Sweet, now I have something to obsess over. Any idea in value?


----------



## Larmo63 (Apr 10, 2013)

I believe it's a B.F. Goodrich badged Schwinn B-6. 

Value? The way it is equipped; $800.00-$1,100.00ish, depending on 

how much you can clean and straighten it up....nice bicycle there!


----------



## Wayne Adam (Apr 11, 2013)

*Euphman*

Hey Jim,  Nice bike!. How did I miss this one?. Was it on our local CL?
Can you tell me what you paid for it?
Anyway, great bike & good luck with it..............Wayne

PS...If you can't handle the stress of owning this bike, please let me know I'll drive over
and pick it up from you.


----------



## Euphman06 (Apr 11, 2013)

It's not posted on craiglist, it was in response to one of my wanted ads through craigslist though. As far as price, I"m not sure I want to say yet, maybe I'll break down and blurt it out, but it's a pretty fair price


----------



## Euphman06 (Apr 11, 2013)

Yay, the boards are back up! but on another note I finally have this home and the tank says Streamliner so it is a streamliner, serial number dates it to 1950. Guy didn't tell me the underside of the seat needs to be welded in one spot, but the leather is real nice aged on top atleast. Seller said he wasn't even thinking about selling it until he by chance hopped on CL and was looking for a way to sell his lawn mower and looked through the wanted ads and saw my post. Said he never goes on CL if it wasn't for getting rid of a lawn mower so I think I got pretty darn lucky. So I went from thinking a B6, to a Streamliner, then back to a B6 and it ends up being a streamliner. Looks like it will clean and polish pretty decently. Got two new whitewalls and tubes thrown in the deal as well. I think I did pretty well for $160


----------



## Obi-Wan Schwinnobi (Apr 11, 2013)

Euphman06 said:


> Yay, the boards are back up! but on another note I finally have this home and the tank says Streamliner so it is a streamliner, serial number dates it to 1950. Guy didn't tell me the underside of the seat needs to be welded in one spot, but the leather is real nice aged on top atleast. So I went from thinking a B6, to a Streamliner, then back to a B6 and it ends up being a streamliner. Looks like it will clean and polish pretty decently. I think I did well for $160



B6 is the model!.. streamliner is a b6 with a different tank decal, badge and chainguard decal ..thats it!


----------



## Euphman06 (Apr 11, 2013)

fatbar said:


> B6 is the model!.. streamliner is a b6 with a different tank decal ..thats it!
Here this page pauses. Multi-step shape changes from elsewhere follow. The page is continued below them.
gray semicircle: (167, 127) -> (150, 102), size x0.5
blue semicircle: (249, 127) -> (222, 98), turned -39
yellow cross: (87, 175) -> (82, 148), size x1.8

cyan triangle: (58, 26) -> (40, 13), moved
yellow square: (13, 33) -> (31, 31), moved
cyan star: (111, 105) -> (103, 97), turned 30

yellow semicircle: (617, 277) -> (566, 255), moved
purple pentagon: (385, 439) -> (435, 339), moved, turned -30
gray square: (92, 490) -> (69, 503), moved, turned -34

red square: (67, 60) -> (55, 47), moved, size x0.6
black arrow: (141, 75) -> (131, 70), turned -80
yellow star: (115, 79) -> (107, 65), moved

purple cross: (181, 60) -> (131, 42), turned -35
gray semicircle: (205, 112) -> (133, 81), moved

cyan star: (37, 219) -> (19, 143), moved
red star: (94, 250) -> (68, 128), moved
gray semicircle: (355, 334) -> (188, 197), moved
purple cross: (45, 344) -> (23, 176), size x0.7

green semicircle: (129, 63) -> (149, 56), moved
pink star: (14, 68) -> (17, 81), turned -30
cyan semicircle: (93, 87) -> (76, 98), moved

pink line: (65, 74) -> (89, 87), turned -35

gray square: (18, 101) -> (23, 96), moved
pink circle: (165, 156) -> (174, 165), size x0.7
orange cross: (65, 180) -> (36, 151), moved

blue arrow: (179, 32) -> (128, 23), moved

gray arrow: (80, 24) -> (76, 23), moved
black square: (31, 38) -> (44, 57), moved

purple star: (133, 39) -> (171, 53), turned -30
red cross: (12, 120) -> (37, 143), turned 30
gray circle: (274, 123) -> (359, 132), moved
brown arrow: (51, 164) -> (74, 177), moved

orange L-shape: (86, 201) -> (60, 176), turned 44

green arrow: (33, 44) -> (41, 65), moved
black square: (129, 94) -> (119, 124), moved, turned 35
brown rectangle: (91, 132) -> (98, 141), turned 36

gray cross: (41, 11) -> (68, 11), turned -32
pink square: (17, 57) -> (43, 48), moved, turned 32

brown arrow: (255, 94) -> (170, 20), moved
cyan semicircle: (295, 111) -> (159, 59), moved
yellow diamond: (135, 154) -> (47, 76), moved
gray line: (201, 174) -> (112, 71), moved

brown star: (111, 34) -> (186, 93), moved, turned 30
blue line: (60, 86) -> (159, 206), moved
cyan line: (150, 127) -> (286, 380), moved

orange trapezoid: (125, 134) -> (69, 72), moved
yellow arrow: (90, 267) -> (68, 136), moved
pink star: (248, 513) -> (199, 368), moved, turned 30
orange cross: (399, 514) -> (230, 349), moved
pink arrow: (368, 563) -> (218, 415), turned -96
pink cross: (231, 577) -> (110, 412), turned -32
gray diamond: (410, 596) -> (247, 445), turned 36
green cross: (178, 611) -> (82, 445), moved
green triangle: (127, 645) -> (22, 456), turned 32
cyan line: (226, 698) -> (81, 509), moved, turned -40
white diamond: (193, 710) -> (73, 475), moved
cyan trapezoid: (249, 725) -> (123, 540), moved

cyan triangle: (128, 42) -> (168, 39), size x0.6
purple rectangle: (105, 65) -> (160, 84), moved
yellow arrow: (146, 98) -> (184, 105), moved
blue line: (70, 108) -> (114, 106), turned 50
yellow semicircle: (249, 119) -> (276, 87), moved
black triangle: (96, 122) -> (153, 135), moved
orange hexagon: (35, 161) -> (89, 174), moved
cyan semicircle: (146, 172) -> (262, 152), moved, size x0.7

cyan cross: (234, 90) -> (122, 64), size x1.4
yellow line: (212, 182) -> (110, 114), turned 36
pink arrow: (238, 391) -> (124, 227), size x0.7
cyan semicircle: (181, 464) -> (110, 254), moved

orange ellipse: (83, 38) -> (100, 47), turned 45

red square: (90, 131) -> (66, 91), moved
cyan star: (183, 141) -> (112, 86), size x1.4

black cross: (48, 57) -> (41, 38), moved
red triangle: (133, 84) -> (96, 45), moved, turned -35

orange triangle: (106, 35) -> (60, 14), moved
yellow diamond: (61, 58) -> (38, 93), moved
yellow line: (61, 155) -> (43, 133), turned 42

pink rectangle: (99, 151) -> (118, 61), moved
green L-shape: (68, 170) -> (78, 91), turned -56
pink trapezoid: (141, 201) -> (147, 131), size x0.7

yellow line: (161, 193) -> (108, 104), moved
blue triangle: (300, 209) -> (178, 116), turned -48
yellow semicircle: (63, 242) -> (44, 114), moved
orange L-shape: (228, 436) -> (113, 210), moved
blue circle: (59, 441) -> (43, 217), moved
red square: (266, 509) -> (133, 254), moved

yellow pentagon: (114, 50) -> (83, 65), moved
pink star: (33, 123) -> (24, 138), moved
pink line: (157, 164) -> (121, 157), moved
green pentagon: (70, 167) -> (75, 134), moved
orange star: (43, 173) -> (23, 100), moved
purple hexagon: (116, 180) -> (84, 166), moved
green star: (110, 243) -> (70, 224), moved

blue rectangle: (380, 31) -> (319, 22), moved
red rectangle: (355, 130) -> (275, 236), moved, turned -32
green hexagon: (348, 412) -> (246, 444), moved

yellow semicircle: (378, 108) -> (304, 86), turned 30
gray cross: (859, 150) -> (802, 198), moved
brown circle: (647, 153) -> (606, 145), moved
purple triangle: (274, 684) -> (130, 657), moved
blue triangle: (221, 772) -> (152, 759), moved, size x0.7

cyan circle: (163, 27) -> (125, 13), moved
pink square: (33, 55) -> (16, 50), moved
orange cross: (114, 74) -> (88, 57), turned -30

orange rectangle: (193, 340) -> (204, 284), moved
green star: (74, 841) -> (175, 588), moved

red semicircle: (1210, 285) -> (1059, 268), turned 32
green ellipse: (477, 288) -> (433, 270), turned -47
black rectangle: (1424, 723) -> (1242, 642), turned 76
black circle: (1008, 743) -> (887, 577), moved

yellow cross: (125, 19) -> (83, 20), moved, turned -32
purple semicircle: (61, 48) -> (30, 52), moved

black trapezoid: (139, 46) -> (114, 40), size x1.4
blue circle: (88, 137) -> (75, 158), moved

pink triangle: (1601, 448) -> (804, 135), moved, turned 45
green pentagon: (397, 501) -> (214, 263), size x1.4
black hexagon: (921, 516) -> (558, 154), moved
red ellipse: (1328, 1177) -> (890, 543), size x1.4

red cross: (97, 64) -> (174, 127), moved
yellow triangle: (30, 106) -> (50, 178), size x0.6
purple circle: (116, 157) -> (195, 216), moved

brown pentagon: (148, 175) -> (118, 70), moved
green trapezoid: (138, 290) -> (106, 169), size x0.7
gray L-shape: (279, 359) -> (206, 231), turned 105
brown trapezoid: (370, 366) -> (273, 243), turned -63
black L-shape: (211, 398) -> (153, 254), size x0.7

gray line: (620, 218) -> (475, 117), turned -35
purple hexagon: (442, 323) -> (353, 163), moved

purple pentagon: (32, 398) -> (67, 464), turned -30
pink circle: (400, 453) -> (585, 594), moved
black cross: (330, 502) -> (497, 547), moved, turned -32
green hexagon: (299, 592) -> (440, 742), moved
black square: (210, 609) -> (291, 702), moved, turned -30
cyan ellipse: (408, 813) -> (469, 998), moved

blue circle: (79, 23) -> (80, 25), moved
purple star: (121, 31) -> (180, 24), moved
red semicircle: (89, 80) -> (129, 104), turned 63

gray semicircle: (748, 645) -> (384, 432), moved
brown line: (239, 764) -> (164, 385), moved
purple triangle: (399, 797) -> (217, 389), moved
So I was going back and forth between the same thing essentially... (live and learn)


----------



## jkent (Apr 12, 2013)

How about I give you 2X's your $$ back and I won't complain about the seat at all I promise!


----------



## cyclonecoaster.com (Apr 12, 2013)

*Great deal @ $160.-*

*That's a steal -- good job -- A Schwinn B6 that was sold through BF Goodrich stores built to their specifications - BF Goodrich headbadge - BF Goodrich Chainguard decal - BF Goodrich "STREAMLINER" decals on the tank itself -- 

Below is a picture of a pre-war 1941 version of the BF Goodrich Streamliner -- there are a few differences on the pre-war versus the post-war version - with the most notable being the non-embossed style tank & the paint scheme on this tank is specific to the BF Goodrich STREAMLINER model -- 

Grease her up & get out & Ride Vintage - Frank*


----------